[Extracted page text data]

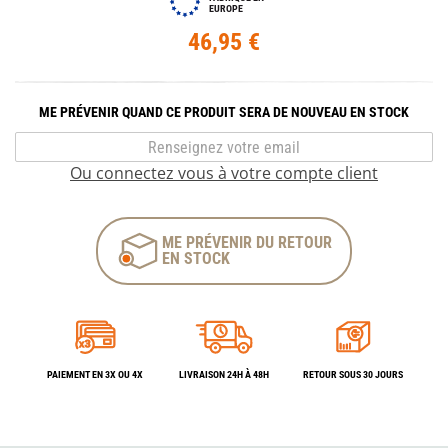
EUROPE
46,95 €
ME PRÉVENIR QUAND CE PRODUIT SERA DE NOUVEAU EN STOCK
Ou connectez vous à votre compte client
ME PRÉVENIR DU RETOUR
EN STOCK
PAIEMENT EN 3X OU 4X
LIVRAISON 24H À 48H
RETOUR SOUS 30 JOURS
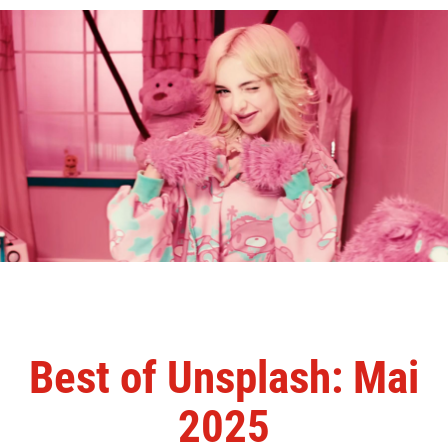
Best of Unsplash: Mai
2025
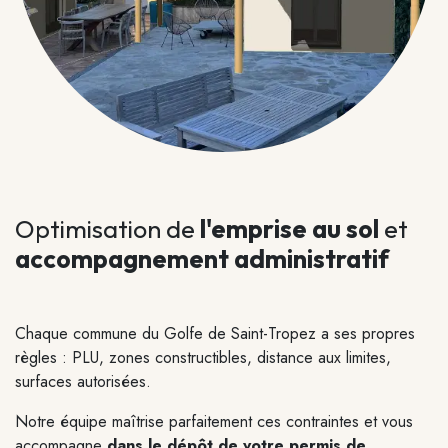
Optimisation de
l'emprise au sol
et
accompagnement administratif
Chaque commune du Golfe de Saint-Tropez a ses propres
règles : PLU, zones constructibles, distance aux limites,
surfaces autorisées.
Notre équipe maîtrise parfaitement ces contraintes et vous
accompagne
dans le
dépôt de votre permis
de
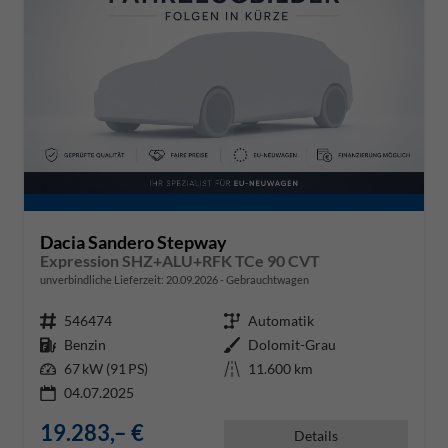
Dacia Sandero Stepway
Expression SHZ+ALU+RFK TCe 90 CVT
unverbindliche Lieferzeit:
20.09.2026
Gebrauchtwagen
Fahrzeugnr.
546474
Getriebe
Automatik
Kraftstoff
Benzin
Außenfarbe
Dolomit-Grau
Leistung
67 kW (91 PS)
Kilometerstand
11.600 km
04.07.2025
19.283,– €
Details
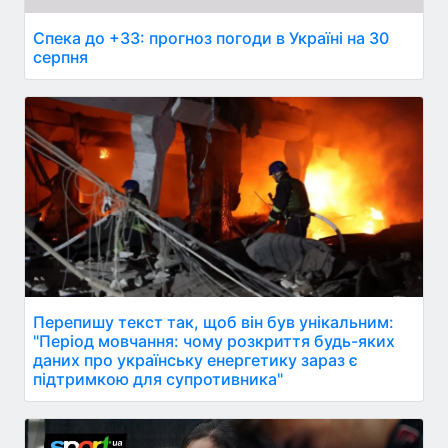
Спека до +33: прогноз погоди в Україні на 30
серпня
Перепишу текст так, щоб він був унікальним:
"Період мовчання: чому розкриття будь-яких
даних про українську енергетику зараз є
підтримкою для супротивника"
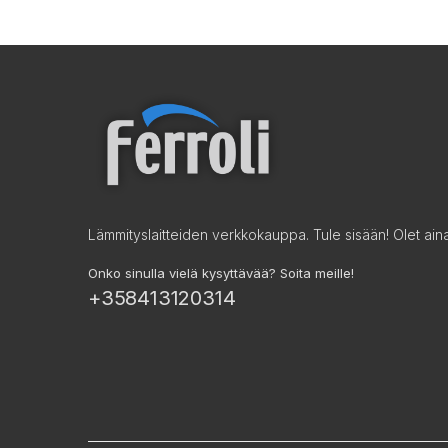
Lämmityslaitteiden verkkokauppa. Tule sisään! Olet aina 
Onko sinulla vielä kysyttävää? Soita meille!
+358413120314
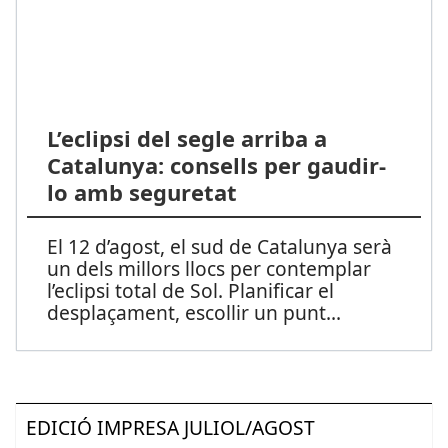
L’eclipsi del segle arriba a
Catalunya: consells per gaudir-
lo amb seguretat
El 12 d’agost, el sud de Catalunya serà
un dels millors llocs per contemplar
l’eclipsi total de Sol. Planificar el
desplaçament, escollir un punt
...
EDICIÓ IMPRESA JULIOL/AGOST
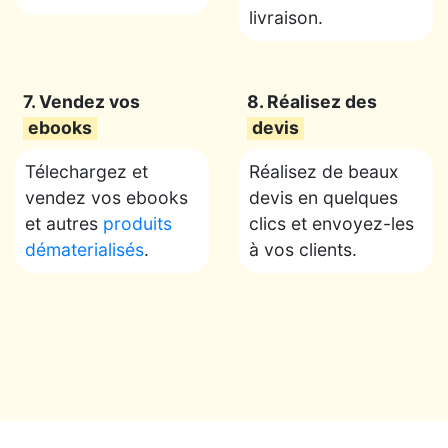
livraison.
7. Vendez vos
8. Réalisez des
ebooks
devis
Télechargez et
Réalisez de beaux
vendez vos ebooks
devis en quelques
et autres
produits
clics et envoyez-les
dématerialisés
.
à vos clients.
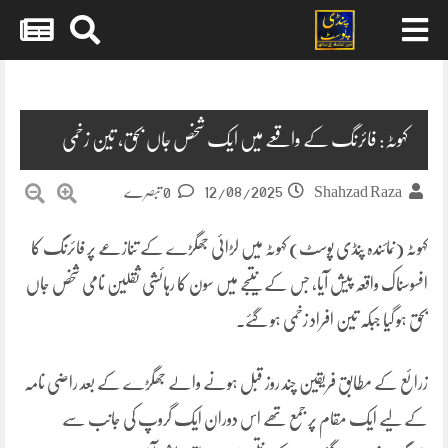
Skip
to
content
کہوٹہ: فائرنگ کے واقعے میں ایک شخص جاں بحق، تین زخمی
12/08/2025
Shahzad Raza
0 تبصرے
کہوٹہ (نمائندہ پنڈی پوسٹ) کہوٹہ میں لڑائی جھگڑے کے تنازعے پر فائرنگ کا
افسوسناک واقعہ پیش آیا، جس کے نتیجے میں سون کا رہائشی ثقلین نامی شخص جاں
بحق ہو گیا جبکہ تین افراد زخمی ہو گئے۔
زرائع کے مطابق فریقین چند روز قبل ہونے والے جھگڑے کے بعد راضی نامہ
کے لیے ایک مقام پر جمع تھے اس دوران ایک گروپ کی جانب سے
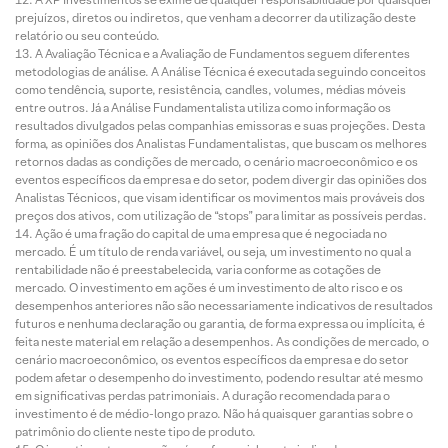
prejuízos, diretos ou indiretos, que venham a decorrer da utilização deste
relatório ou seu conteúdo.
A Avaliação Técnica e a Avaliação de Fundamentos seguem diferentes
metodologias de análise. A Análise Técnica é executada seguindo conceitos
como tendência, suporte, resistência, candles, volumes, médias móveis
entre outros. Já a Análise Fundamentalista utiliza como informação os
resultados divulgados pelas companhias emissoras e suas projeções. Desta
forma, as opiniões dos Analistas Fundamentalistas, que buscam os melhores
retornos dadas as condições de mercado, o cenário macroeconômico e os
eventos específicos da empresa e do setor, podem divergir das opiniões dos
Analistas Técnicos, que visam identificar os movimentos mais prováveis dos
preços dos ativos, com utilização de “stops” para limitar as possíveis perdas.
Ação é uma fração do capital de uma empresa que é negociada no
mercado. É um título de renda variável, ou seja, um investimento no qual a
rentabilidade não é preestabelecida, varia conforme as cotações de
mercado. O investimento em ações é um investimento de alto risco e os
desempenhos anteriores não são necessariamente indicativos de resultados
futuros e nenhuma declaração ou garantia, de forma expressa ou implícita, é
feita neste material em relação a desempenhos. As condições de mercado, o
cenário macroeconômico, os eventos específicos da empresa e do setor
podem afetar o desempenho do investimento, podendo resultar até mesmo
em significativas perdas patrimoniais. A duração recomendada para o
investimento é de médio-longo prazo. Não há quaisquer garantias sobre o
patrimônio do cliente neste tipo de produto.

▸ **Aim of the exercise**
Using the data above, reproduce exactly the lines between those holding "como tendência, suporte, resistência, candles, volumes, médias" and "investimento é de", inclusive, and no others.

▸ **Task solution**
como tendência, suporte, resistência, candles, volumes, médias móveis
entre outros. Já a Análise Fundamentalista utiliza como informação os
resultados divulgados pelas companhias emissoras e suas projeções. Desta
forma, as opiniões dos Analistas Fundamentalistas, que buscam os melhores
retornos dadas as condições de mercado, o cenário macroeconômico e os
eventos específicos da empresa e do setor, podem divergir das opiniões dos
Analistas Técnicos, que visam identificar os movimentos mais prováveis dos
preços dos ativos, com utilização de “stops” para limitar as possíveis perdas.
Ação é uma fração do capital de uma empresa que é negociada no
mercado. É um título de renda variável, ou seja, um investimento no qual a
rentabilidade não é preestabelecida, varia conforme as cotações de
mercado. O investimento em ações é um investimento de alto risco e os
desempenhos anteriores não são necessariamente indicativos de resultados
futuros e nenhuma declaração ou garantia, de forma expressa ou implícita, é
feita neste material em relação a desempenhos. As condições de mercado, o
cenário macroeconômico, os eventos específicos da empresa e do setor
podem afetar o desempenho do investimento, podendo resultar até mesmo
em significativas perdas patrimoniais. A duração recomendada para o
investimento é de médio-longo prazo. Não há quaisquer garantias sobre o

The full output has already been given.